Assomption de la Vierge Marie

15. 8. 2023

               Avec la célébration de la solennité de l’Assomption de la Vierge Marie nous arrivons proprement à un sommet ou peut-être pour mieux dire au sommet des conséquences du dogme de l’incarnation du Verbe de Dieu en notre chair. Si nous voulons entrer en profondeur dans le mystère de cette fête, c’est là que nous devons d’abord regarder. L’incarnation du Verbe, n’est rien d’autre que la rencontre de la divinité et de l’humanité dans la personne du Christ pour former une « divinohumanité ». C’est la raison d’être et également la condition de possibilité de notre propre résurrection et tout d’abord, comme nous le fêtons aujourd’hui, de l’Assomption de Marie, la mère de Dieu.
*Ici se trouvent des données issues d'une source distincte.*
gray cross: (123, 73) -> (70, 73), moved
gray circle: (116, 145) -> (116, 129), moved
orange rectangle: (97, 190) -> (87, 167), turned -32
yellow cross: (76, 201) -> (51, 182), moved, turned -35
            C’est dire que ce que nous célébrons aujourd’hui n’est pas anecdotique. Cela ne regarde pas seulement la Vierge Marie, comme s’il s’agissait d’un privilège qui ne la concernerait qu’elle seule. Certes, l’assomption en tant que telle est unique en Marie, dans le sens que Marie est la seule qui à la fin de son existence s’est trouvée enlevée par Dieu dans son corps aussi bien que son âme comme l’avaient été avant elle Enoch et Elie mais d’une manière suréminente par rapport à ces derniers, puisqu’elle est la theotokos, la mère de Dieu, et ce privilège insigne se trouve chez elle en étroite relation avec l’autre dogme marial de l’Immaculée conception et en est son corollaire. Mais la victoire sur la mort et le néant qui se réalise chez elle par l’assomption de sa nature humaine se réalisera aussi pour nous un jour par la résurrection de notre chair et cet article du credo est aussi en étroite relation avec la célébration d’aujourd’hui. La fête de l’Assomption ravit nos cœurs en nous faisant contempler la Nouvelle Eve montant là où le Nouvel Adam, le Fis bien aimé du Père « fut enlevé vers Dieu et vers son trône » comme le dit l’Apocalypse. Mais cette fête ne fait pas que nous ravir, en élevant notre espérance elle ravive aussi notre foi dans le mystère de notre propre résurrection lorsque le Christ sera « tout en tous »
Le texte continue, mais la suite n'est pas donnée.